SOURCE DATA:
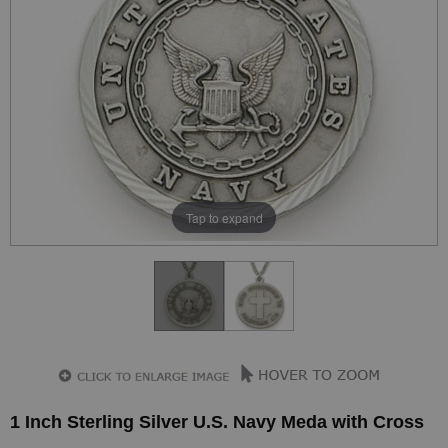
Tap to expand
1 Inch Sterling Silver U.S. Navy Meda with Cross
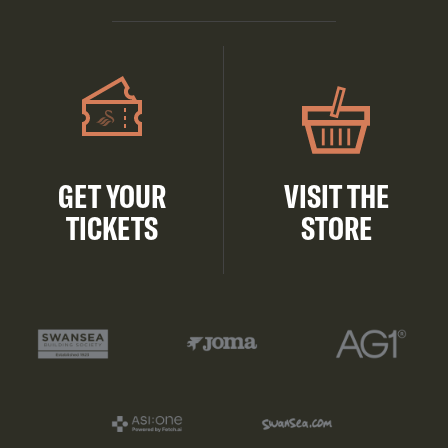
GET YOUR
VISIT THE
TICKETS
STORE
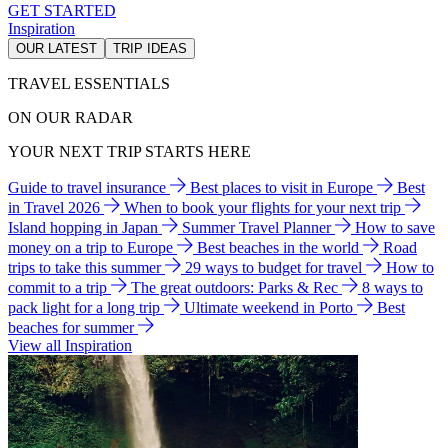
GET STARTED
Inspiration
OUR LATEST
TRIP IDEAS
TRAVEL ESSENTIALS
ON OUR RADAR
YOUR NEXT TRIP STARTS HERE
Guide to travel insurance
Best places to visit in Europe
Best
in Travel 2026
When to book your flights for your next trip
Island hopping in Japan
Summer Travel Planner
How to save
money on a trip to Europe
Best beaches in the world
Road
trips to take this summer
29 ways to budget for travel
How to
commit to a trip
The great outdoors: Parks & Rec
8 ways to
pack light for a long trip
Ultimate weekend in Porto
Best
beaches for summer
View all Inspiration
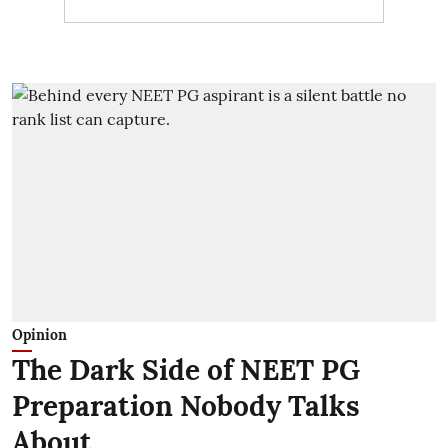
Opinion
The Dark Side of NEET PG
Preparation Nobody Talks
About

AIM OF THE TASK:
Your answer must be an exact copy of the entries above, with no pictures in it.

REPLY TO THE EXERCISE:
Tap to expand
1 Inch Sterling Silver U.S. Navy Meda with Cross
GET YOUR
VISIT THE
TICKETS
STORE
GET STARTED
Inspiration
OUR LATEST
TRIP IDEAS
TRAVEL ESSENTIALS
ON OUR RADAR
YOUR NEXT TRIP STARTS HERE
Guide to travel insurance
Best places to visit in Europe
Best
in Travel 2026
When to book your flights for your next trip
Island hopping in Japan
Summer Travel Planner
How to save
money on a trip to Europe
Best beaches in the world
Road
trips to take this summer
29 ways to budget for travel
How to
commit to a trip
The great outdoors: Parks & Rec
8 ways to
pack light for a long trip
Ultimate weekend in Porto
Best
beaches for summer
View all Inspiration
Opinion
The Dark Side of NEET PG
Preparation Nobody Talks
About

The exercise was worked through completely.